Therefore, I will concentrate principally on Amendment 35, which is the “back me or sack me” amendment. It would offer a Prime Minister who had lost the support of his or her party in the Commons the opportunity to go to the country instead of to the Palace. There is nothing wrong with that in principle. It might have provided some clear guidance to Thatcher, Major and Blair at moments when factionalism was on the cusp of becoming fratricide. However, again, the amendment is surely unnecessary. The Bill already allows for the Prime Minister to resign or for a new Prime Minister and a new Government to be appointed. What the amendment does is to take away from Back-Benchers in the House of Commons the power actively to insist on the replacement of the Prime Minister with another. That is the principle behind this change. Instead, it places the decision on going to the country, as now, back with the incumbent of No. 10. I thought Members on all sides of your Lordships’ House thought that was not necessarily the best result.

Under the Bill as it stands, a Prime Minister could effectively be disposed of, as Labour wanted to do with Blair for so long. A clear period would then exist for a new Government to be formed. Members of the Committee can imagine that, when Tony Blair eventually stepped down, the Bill’s provisions would have allowed Gordon Brown to form what he called a new Government, in much the same way that John Major did when Margaret Thatcher resigned. It is not, therefore, clear to me whether my noble friend seeks a move away from the principle that votes of confidence in the Government need not precipitate an election—the status quo—if another Government can be formed. Here is the nub of a very important principle. I wonder whether my noble friend is trying to move away from the principle that the Prime Minister must have the authority and confidence of the House of Commons to continue; and whether he is, therefore, moving towards a principle that there ought, automatically, to be an election if there is a change of Prime Minister.

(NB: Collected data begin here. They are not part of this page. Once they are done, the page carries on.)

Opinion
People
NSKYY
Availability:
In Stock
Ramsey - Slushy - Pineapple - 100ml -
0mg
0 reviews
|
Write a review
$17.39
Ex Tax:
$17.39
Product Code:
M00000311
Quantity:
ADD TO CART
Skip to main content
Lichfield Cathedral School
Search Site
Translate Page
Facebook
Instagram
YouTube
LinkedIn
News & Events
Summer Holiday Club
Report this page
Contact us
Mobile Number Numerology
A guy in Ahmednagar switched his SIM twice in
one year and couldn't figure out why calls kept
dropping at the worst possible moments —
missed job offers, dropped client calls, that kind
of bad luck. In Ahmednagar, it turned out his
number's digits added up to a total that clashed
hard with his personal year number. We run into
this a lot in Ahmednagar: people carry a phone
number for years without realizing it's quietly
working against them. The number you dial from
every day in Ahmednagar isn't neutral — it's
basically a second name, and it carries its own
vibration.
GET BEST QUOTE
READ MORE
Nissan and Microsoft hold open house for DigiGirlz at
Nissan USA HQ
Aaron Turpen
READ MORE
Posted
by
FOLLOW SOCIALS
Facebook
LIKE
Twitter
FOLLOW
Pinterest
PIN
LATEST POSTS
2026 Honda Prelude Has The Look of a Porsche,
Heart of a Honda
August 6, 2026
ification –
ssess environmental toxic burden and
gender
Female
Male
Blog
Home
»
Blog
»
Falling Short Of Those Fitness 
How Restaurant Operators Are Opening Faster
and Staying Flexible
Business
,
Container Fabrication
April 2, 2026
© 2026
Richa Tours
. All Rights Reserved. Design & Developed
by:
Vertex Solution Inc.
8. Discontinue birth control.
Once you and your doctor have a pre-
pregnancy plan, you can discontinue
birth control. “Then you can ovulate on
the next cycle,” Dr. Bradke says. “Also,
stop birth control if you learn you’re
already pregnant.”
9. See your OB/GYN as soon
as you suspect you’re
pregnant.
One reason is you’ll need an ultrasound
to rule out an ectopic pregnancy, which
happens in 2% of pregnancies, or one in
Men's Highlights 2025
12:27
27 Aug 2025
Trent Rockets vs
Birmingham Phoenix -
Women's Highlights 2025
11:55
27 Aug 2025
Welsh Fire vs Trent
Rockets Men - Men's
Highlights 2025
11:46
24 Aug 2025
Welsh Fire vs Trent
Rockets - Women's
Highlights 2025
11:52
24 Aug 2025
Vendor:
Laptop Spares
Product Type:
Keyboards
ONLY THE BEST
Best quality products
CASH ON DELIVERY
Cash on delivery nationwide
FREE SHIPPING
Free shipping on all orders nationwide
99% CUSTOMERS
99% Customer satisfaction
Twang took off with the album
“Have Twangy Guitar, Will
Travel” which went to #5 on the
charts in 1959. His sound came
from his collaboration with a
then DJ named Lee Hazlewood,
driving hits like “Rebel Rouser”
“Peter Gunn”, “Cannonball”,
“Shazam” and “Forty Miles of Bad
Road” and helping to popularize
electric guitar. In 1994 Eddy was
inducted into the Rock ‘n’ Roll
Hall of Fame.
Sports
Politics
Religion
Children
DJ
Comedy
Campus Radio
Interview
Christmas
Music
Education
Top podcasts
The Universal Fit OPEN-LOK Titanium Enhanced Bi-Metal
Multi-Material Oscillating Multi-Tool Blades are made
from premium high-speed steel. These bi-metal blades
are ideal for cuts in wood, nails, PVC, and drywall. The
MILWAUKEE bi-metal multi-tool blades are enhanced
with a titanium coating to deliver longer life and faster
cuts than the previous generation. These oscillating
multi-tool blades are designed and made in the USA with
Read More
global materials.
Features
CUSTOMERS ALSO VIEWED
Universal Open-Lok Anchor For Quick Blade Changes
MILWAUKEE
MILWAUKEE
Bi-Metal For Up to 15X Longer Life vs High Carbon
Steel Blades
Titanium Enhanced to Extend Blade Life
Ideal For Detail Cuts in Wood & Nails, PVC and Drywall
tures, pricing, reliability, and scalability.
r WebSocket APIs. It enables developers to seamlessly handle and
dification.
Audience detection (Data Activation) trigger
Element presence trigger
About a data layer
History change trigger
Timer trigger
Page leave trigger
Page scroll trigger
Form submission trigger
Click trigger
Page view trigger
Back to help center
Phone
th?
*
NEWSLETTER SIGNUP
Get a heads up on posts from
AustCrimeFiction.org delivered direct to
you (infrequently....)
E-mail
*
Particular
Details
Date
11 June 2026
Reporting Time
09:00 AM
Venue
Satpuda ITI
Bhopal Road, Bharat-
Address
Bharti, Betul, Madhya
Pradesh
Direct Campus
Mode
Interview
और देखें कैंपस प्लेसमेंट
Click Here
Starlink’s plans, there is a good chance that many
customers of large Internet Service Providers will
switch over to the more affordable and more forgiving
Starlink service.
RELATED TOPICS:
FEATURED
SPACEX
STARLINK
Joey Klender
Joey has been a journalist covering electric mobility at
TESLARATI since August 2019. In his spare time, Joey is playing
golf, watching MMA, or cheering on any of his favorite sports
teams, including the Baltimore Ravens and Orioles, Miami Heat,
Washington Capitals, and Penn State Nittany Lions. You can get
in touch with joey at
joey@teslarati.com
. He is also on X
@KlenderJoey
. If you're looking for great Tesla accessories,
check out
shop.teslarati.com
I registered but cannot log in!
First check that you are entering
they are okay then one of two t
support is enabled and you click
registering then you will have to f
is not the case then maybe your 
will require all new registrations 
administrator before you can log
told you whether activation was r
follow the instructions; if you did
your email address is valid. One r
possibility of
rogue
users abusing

In February 1974, Mr Heath said, “Who governs Britain?”. He did not say, “Back me or sack me”. We have referred to that election on several occasions in your Lordships’ House in recent months; it is one that many of us recall very well. I have no doubt that my noble friend could find much public support for that principle. However, on balance, I have always thought that British Governments should depend simply and solely on the confidence of the House of Commons to remain in office. That is a parliamentary democracy, not a presidential one.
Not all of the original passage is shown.